El argumento irrefutable de que un corrupto de raza no deja de robar ni aunque lo lleven esposado, no explica el clamor corporativo de la clase política ante la imposición del protocolo a presuntos delincuentes que no sólo se han esforzado en crear un país, sino también en saquearlo. Las vestiduras rasgadas lanzan en primer lugar el mensaje de que la corrupción no es un delito grave. En segundo, cercenan la maligna libertad de expresión, colocando la crítica a los supuestos ladrones al borde del delito.
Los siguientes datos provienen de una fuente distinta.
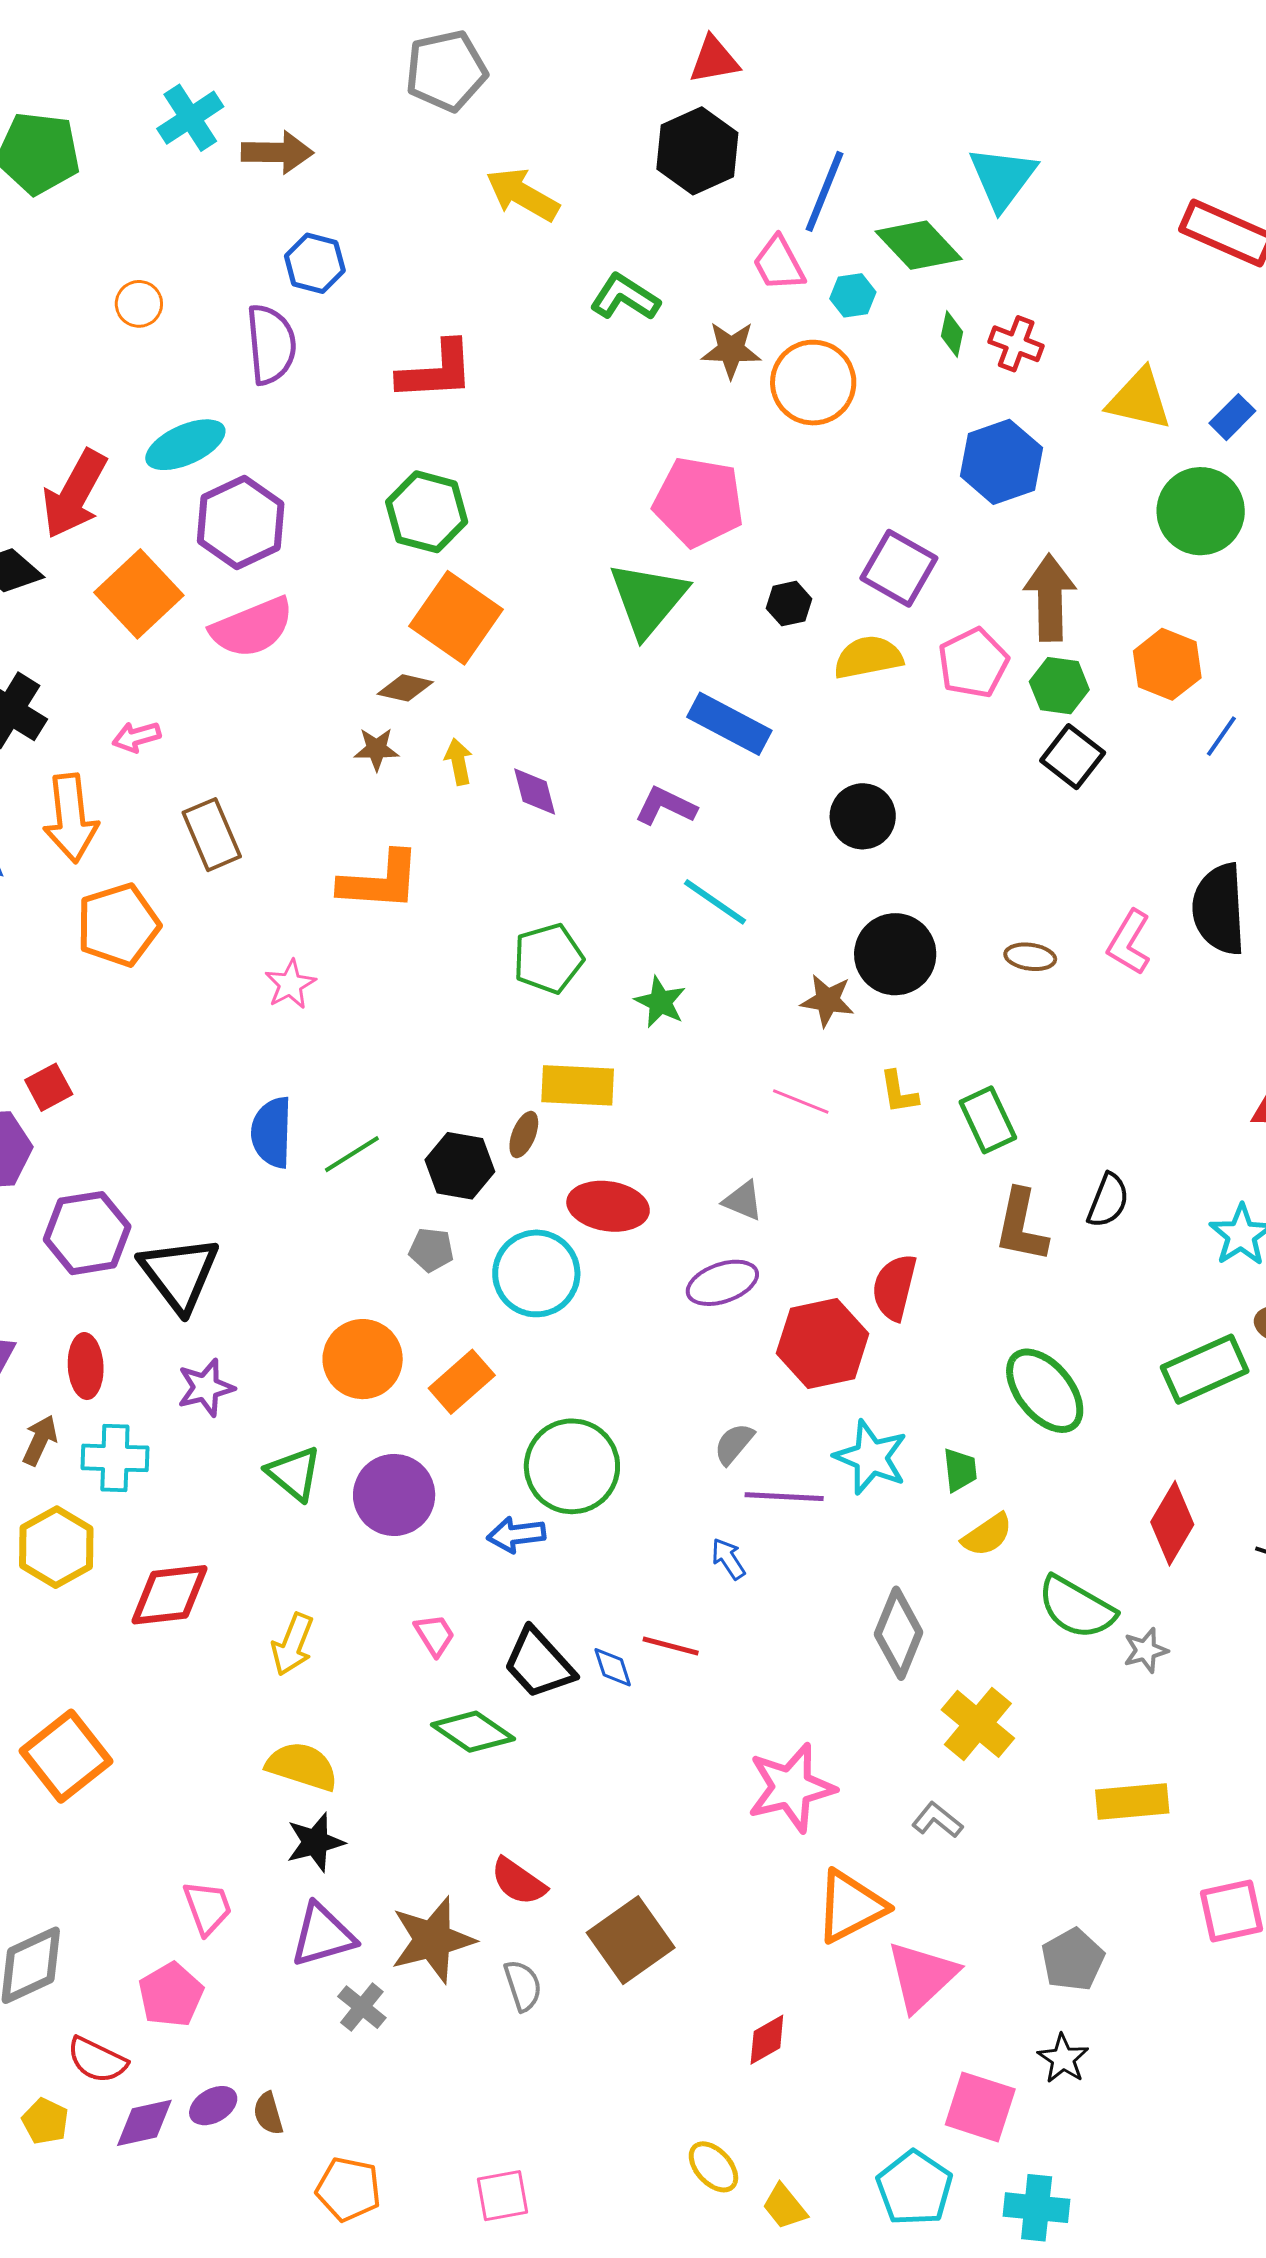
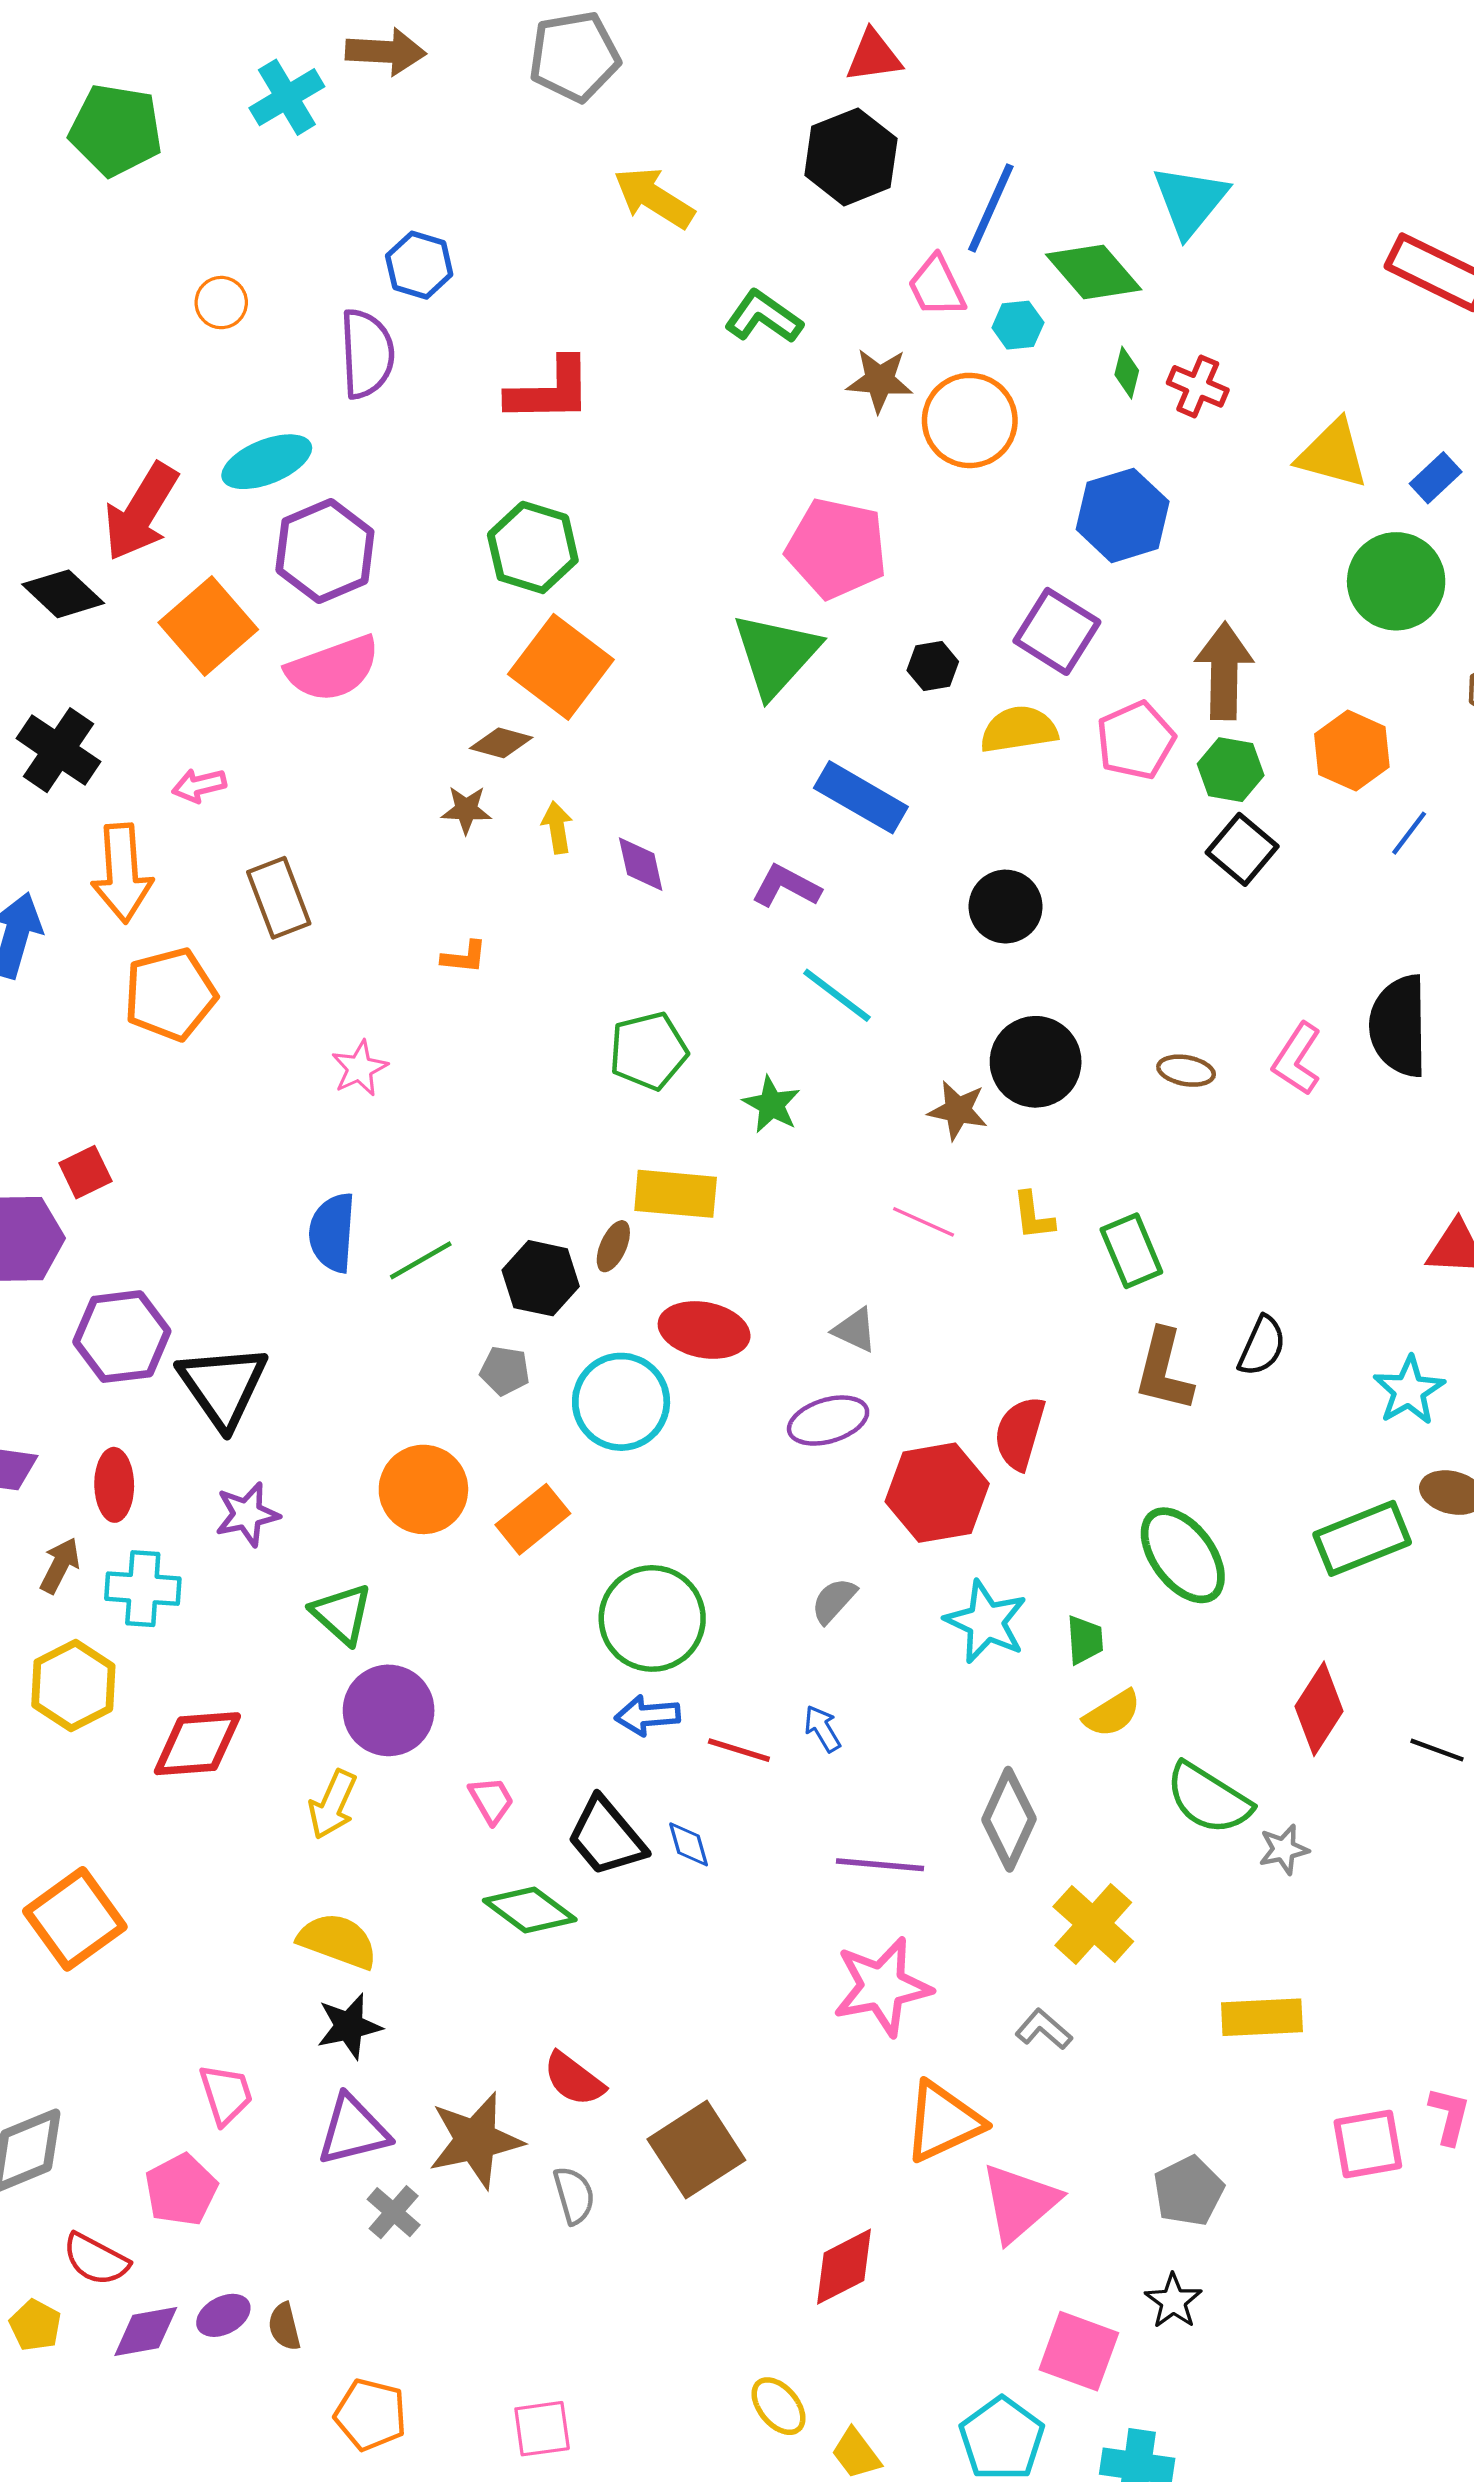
brown arrow: (277, 152) -> (386, 52), moved
blue hexagon: (1001, 462) -> (1123, 515), moved
orange L-shape: (380, 881) -> (464, 957), size x0.5
purple circle: (394, 1495) -> (389, 1710), moved
purple line: (784, 1497) -> (880, 1865), moved
blue arrow: (516, 1535) -> (647, 1715), moved
red line: (671, 1646) -> (739, 1750), moved
red diamond: (767, 2040) -> (844, 2267), size x1.4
Amén del aforamiento, reclaman la creación de la categoría Vip en el traslado de detenidos, con furgones acolchados y esposas Louis Vuitton.

A tenor de las instrucciones judiciales en curso, buena parte de los corruptos han pagado elevadas sumas por ser esposados en prostíbulos, o incluso azotados. En Estados Unidos, cuyo sistema de libertades reflejamos pálidamente, Madoff compareció convenientemente esposado y, si hubiera robado al Estado, se le encadenaría de manos y pies con un mono naranja. Fue condenado a 150 años de prisión, mientras los políticos plañideros se encargaron de que las penas por las fechorías de sus colegas fueran pecados veniales. En la cárcel también hay clases.

El movimiento político "no sabe usted a quién está esposando", vinculado a los entusiastas de los delitos de Polanski, no enarcó una ceja cuando criminales de baja extracción eran exhibidos generosamente en los juzgados. Al contrario, se les entregaba para solaz de la plebe, cuya distracción era imprescindible a fin de que los corruptos se entregaran con tranquilidad a la orgía urbanística. Siempre se puede alegar que las esposas llegan cuando la destrucción ya no tiene remedio, pero la imagen no se destruye cuando mandatarios privilegiados y molt honorables son tratados como ciudadanos vulgares, sino cuando se lee en autos que un ayuntamiento se dedica a falsificar facturas para desviar fondos europeos a una constructora. En cuanto a los irritados, cabe recordar que una parte de ellos abominan de las esposas en defensa propia.